Task details ::
Would you return the lines from the one that contains "Clean at Sephora" to the last line of the entries below, exactly and with nothing added?
═══ Data section ═══
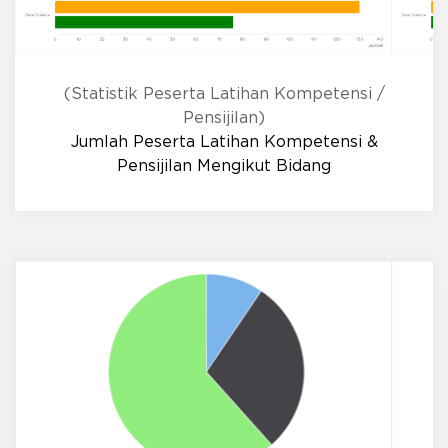
(Statistik Peserta Latihan Kompetensi /
Pensijilan)
Jumlah Peserta Latihan Kompetensi &
Pensijilan Mengikut Bidang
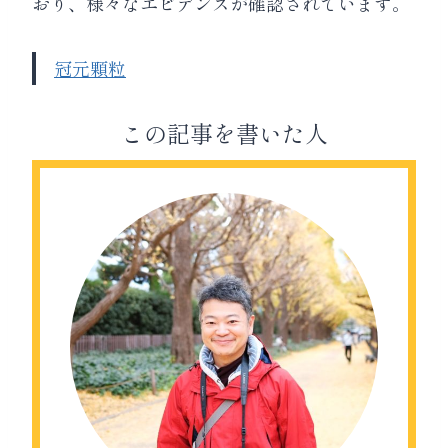
おり、様々なエビデンスが確認されています。
冠元顆粒
この記事を書いた人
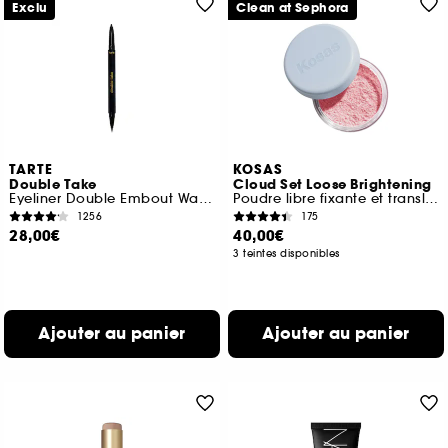
Exclu
Clean at Sephora
TARTE
KOSAS
Double Take
Cloud Set Loose Brightening
Eyeliner Double Embout Waterproof Liquide et Crayon
Poudre libre fixante et translucide
1256
175
28,00€
40,00€
3 teintes disponibles
Ajouter au panier
Ajouter au panier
═══
Your response ::
Clean at Sephora
TARTE
KOSAS
Double Take
Cloud Set Loose Brightening
Eyeliner Double Embout Waterproof Liquide et Crayon
Poudre libre fixante et translucide
1256
175
28,00€
40,00€
3 teintes disponibles
Ajouter au panier
Ajouter au panier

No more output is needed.